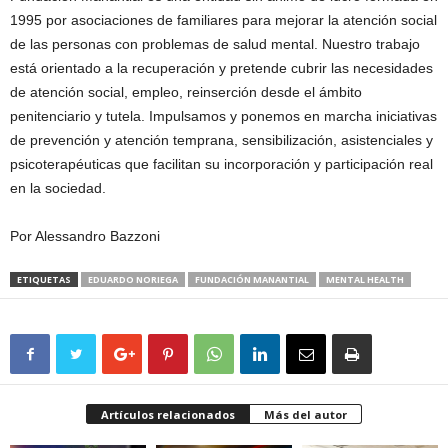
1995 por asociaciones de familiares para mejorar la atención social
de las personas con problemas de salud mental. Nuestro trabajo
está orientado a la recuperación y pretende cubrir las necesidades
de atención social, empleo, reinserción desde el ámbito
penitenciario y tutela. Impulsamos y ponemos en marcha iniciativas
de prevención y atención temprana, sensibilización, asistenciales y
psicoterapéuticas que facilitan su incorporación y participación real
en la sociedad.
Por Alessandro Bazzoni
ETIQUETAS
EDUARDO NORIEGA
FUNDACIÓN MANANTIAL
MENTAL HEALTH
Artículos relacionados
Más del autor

────────────────

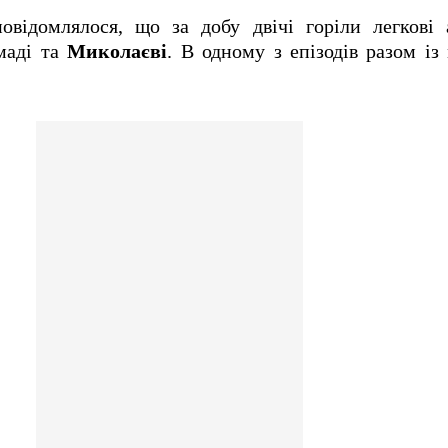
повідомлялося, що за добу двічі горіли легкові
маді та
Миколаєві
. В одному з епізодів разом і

────────────────

Look above for the line holding "psicoterapéuticas que facilitan", then set down exactly that line and every line after it up to and including the line holding "Más del autor", with nothing else.

◆ Exercise output
psicoterapéuticas que facilitan su incorporación y participación real
en la sociedad.
Por Alessandro Bazzoni
ETIQUETAS
EDUARDO NORIEGA
FUNDACIÓN MANANTIAL
MENTAL HEALTH
Artículos relacionados
Más del autor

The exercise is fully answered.